━━━━━ Dataset excerpts ━━━━━
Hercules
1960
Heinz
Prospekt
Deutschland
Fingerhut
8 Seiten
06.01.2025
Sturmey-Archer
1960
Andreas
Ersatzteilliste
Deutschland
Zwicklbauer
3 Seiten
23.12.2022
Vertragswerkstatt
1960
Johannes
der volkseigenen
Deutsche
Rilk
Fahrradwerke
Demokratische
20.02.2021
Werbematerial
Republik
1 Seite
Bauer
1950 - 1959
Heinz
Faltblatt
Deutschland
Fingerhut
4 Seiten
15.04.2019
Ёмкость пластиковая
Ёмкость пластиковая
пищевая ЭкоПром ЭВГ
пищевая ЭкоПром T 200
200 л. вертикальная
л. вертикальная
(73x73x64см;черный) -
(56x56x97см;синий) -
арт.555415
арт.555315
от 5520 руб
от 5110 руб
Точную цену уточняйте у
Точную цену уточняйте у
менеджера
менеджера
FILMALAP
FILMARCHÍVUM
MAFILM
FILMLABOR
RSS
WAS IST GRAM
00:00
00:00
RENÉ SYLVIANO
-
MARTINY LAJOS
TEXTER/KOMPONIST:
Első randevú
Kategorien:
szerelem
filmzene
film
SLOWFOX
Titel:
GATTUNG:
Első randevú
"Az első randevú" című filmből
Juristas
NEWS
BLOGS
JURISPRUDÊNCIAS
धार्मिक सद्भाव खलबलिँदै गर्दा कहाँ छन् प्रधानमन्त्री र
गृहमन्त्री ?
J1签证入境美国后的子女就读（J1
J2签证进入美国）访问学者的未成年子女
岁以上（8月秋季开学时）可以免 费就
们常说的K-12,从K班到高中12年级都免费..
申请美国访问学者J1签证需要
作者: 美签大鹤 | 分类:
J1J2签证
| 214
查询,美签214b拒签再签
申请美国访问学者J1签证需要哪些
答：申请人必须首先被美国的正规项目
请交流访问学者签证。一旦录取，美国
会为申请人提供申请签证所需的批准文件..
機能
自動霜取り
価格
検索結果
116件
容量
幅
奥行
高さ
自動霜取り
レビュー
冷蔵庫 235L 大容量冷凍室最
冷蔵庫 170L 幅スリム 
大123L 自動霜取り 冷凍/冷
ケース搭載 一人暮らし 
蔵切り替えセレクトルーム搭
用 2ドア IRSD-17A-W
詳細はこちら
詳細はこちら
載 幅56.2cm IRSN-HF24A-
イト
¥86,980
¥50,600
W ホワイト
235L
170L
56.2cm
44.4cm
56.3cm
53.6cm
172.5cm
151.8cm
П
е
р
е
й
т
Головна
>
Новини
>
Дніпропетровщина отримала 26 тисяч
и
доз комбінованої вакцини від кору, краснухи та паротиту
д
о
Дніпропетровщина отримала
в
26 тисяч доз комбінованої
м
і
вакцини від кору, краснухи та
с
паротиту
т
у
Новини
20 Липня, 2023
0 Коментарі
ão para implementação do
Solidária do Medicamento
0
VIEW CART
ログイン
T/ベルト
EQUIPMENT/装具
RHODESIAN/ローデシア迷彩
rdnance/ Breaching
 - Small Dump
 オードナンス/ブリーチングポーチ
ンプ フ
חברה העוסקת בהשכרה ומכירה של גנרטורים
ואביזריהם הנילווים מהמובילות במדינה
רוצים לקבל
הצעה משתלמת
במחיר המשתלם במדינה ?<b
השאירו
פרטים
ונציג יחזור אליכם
━━━━━
Instructions to follow —
With the line containing "26 тисяч доз комбінованої" as the first and the last line above as the final one, copy those lines exactly and no others.

Solution for this problem —
26 тисяч доз комбінованої
м
і
вакцини від кору, краснухи та
с
паротиту
т
у
Новини
20 Липня, 2023
0 Коментарі
ão para implementação do
Solidária do Medicamento
0
VIEW CART
ログイン
T/ベルト
EQUIPMENT/装具
RHODESIAN/ローデシア迷彩
rdnance/ Breaching
 - Small Dump
 オードナンス/ブリーチングポーチ
ンプ フ
חברה העוסקת בהשכרה ומכירה של גנרטורים
ואביזריהם הנילווים מהמובילות במדינה
רוצים לקבל
הצעה משתלמת
במחיר המשתלם במדינה ?<b
השאירו
פרטים
ונציג יחזור אליכם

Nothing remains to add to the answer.